**Data to use**
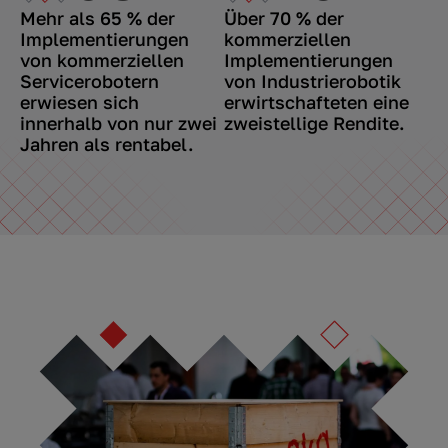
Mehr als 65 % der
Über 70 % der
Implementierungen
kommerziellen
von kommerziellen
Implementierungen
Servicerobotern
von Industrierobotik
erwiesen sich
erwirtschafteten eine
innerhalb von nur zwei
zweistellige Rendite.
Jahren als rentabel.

* * *

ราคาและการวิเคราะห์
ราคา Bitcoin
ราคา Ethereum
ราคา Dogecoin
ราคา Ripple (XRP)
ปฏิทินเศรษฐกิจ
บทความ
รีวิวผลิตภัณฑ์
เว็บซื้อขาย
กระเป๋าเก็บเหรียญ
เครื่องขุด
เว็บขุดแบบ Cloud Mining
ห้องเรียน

**What the task requires**
Only the lines above starting with the one with "Mehr als 65 % der" and going through the one with "Jahren als rentabel." are to be copied, word for word and with both ends kept.

**Solution**
Mehr als 65 % der
Über 70 % der
Implementierungen
kommerziellen
von kommerziellen
Implementierungen
Servicerobotern
von Industrierobotik
erwiesen sich
erwirtschafteten eine
innerhalb von nur zwei
zweistellige Rendite.
Jahren als rentabel.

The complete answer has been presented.